_Exercise aim_:
Look over the listing below and tally the lines in which the word "School" turns up. Answer with the tally only.

_Data in this exercise_:

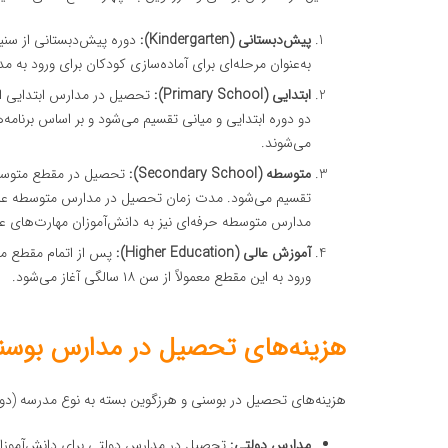
پیش‌دبستانی (Kindergarten):
به‌عنوان مرحله‌ای برای آماده‌سازی کودکان برای ورود به م
ابتدایی (Primary School):
دو دوره ابتدایی و میانی تقسیم می‌شود و بر اساس برنامه
می‌شوند.
متوسطه (Secondary School):
مدارس متوسطه حرفه‌ای نیز به دانش‌آموزان مهارت‌های عملی و فنی 
آموزش عالی (Higher Education):
پس از اتمام مقطع متو
ورود به این مقطع معمولاً از سن ۱۸ سالگی آغاز می‌شود.
هزینه‌های تحصیل در مدارس بوسن
هزینه‌های تحصیل در بوسنی و هرزگوین بسته به نوع مدرسه (دو
مدارس دولتی:
تحصیل در مدارس دولتی برای دانش‌آموزان ب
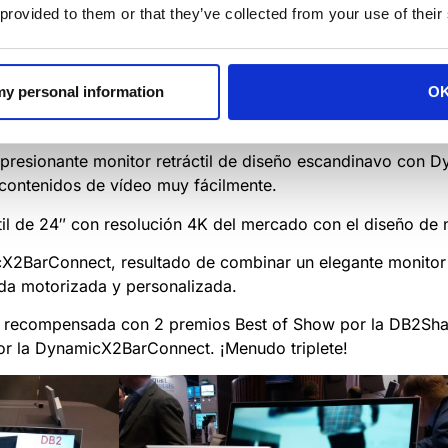
 provided to them or that they’ve collected from your use of their
 my personal information
O
 fue ISE, una feria increíble en la que lanzamos varios pro
mpresionante monitor retráctil de diseño escandinavo con 
 contenidos de vídeo muy fácilmente.
ctil de 24″ con resolución 4K del mercado
con
el diseño de
X2BarConnect, resultado de combinar un elegante monito
ada
motorizada y personalizada.
io recompensada con 2 premios Best of Show por la DB2Sha
or la DynamicX2BarConnect. ¡Menudo triplete!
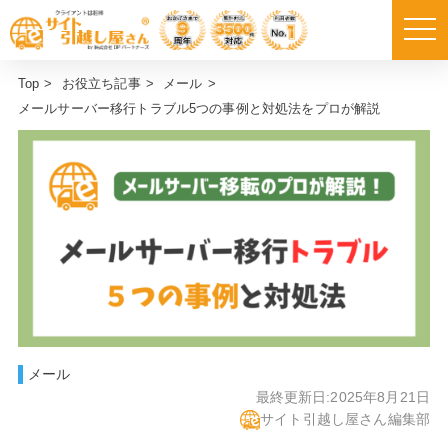
Top
>
お役立ち記事
>
メール
>
メールサーバー移行トラブル5つの事例と対処法をプロが解説
メール
最終更新日:
2025年8月21日
サイト引越し屋さん編集部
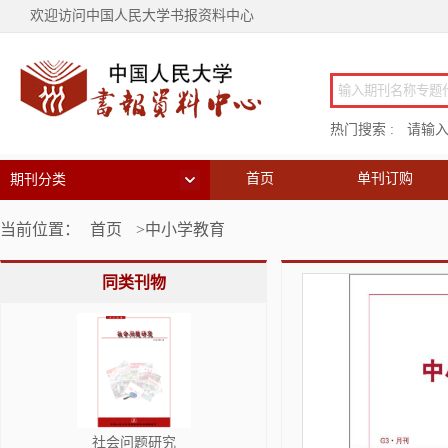
欢迎访问中国人民大学书报资料中心
热门搜索 :
请输
首页
单刊订购
期刊分类
当前位置：
首页
>中小学教育
同类刊物
社会问题研究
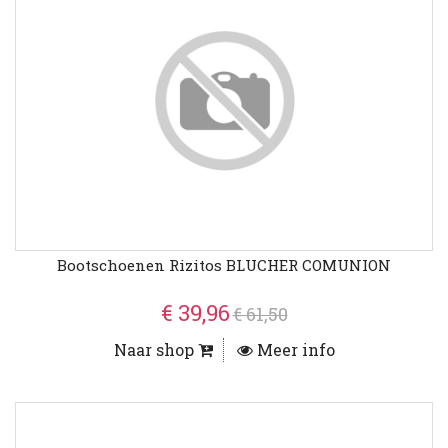
Bootschoenen Rizitos BLUCHER COMUNION
€ 39,96
€ 61,50
Naar shop
Meer info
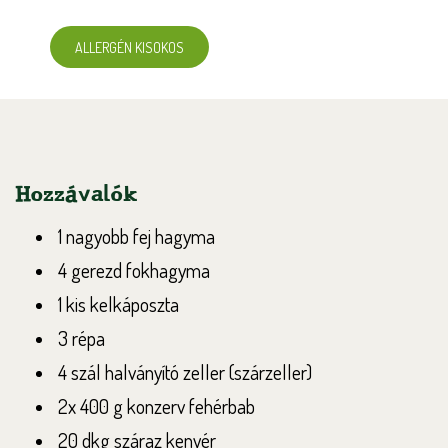
ALLERGÉN KISOKOS
Hozzávalók
1 nagyobb fej hagyma
4 gerezd fokhagyma
1 kis kelkáposzta
3 répa
4 szál halványító zeller (szárzeller)
2x 400 g konzerv fehérbab
20 dkg száraz kenyér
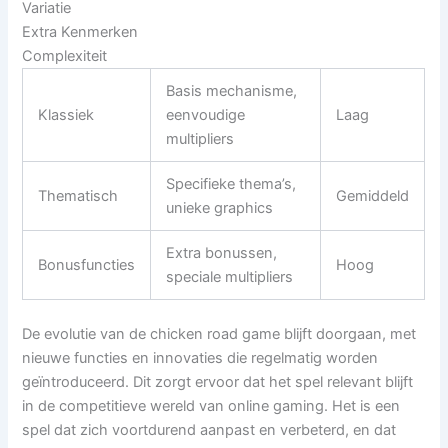
Variatie
Extra Kenmerken
Complexiteit
Basis mechanisme,
Klassiek
eenvoudige
Laag
multipliers
Specifieke thema’s,
Thematisch
Gemiddeld
unieke graphics
Extra bonussen,
Bonusfuncties
Hoog
speciale multipliers
De evolutie van de chicken road game blijft doorgaan, met
nieuwe functies en innovaties die regelmatig worden
geïntroduceerd. Dit zorgt ervoor dat het spel relevant blijft
in de competitieve wereld van online gaming. Het is een
spel dat zich voortdurend aanpast en verbeterd, en dat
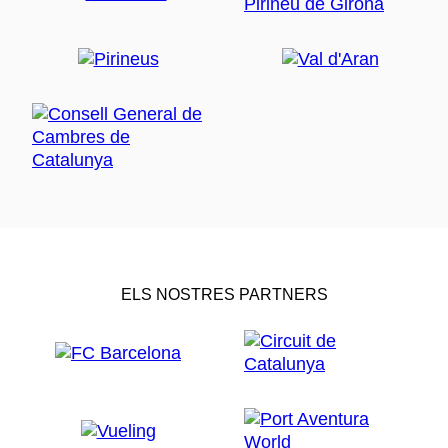
ELS NOSTRES PARTNERS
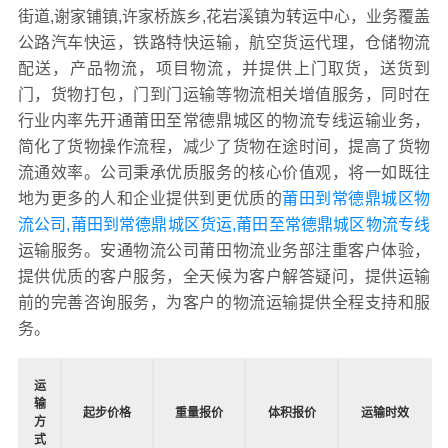
街道,谢家铺镇,许家桥族乡,花岩溪镇为转运中心，业务覆盖
公路汽车快运，铁路特快运输，航空货运代理，仓储物流
配送，产品物流，项目物流，并提供上门取货，送货到
门，货物打包，门到门运输等物流相关增值服务，同时在
行业内率先开通莆田至常德鼎城区的物流专线运输业务，
简化了货物操作流程，减少了货物在途时间，提高了货物
流通效率。公司秉承优质服务的核心价值观，将一如既往
地为更多的人和企业提供到更优质的
莆田到常德鼎城区物
流公司,莆田到常德鼎城区货运,莆田至常德鼎城区物流专线
运输服务。安通物流公司莆田物流业务部注重客户体验，
提供优质的客户服务，全天候为客户解答疑问，提供运输
前的完善咨询服务，为客户的物流运输提供全程支持和服
务。
运
输
起步价格
重量报价
体积报价
运输时效
方
式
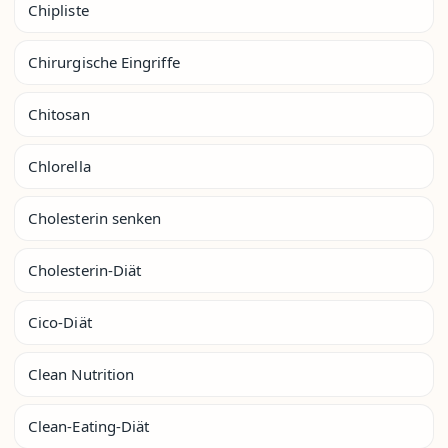
Chipliste
Chirurgische Eingriffe
Chitosan
Chlorella
Cholesterin senken
Cholesterin-Diät
Cico-Diät
Clean Nutrition
Clean-Eating-Diät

_Reply to the exercise_:
2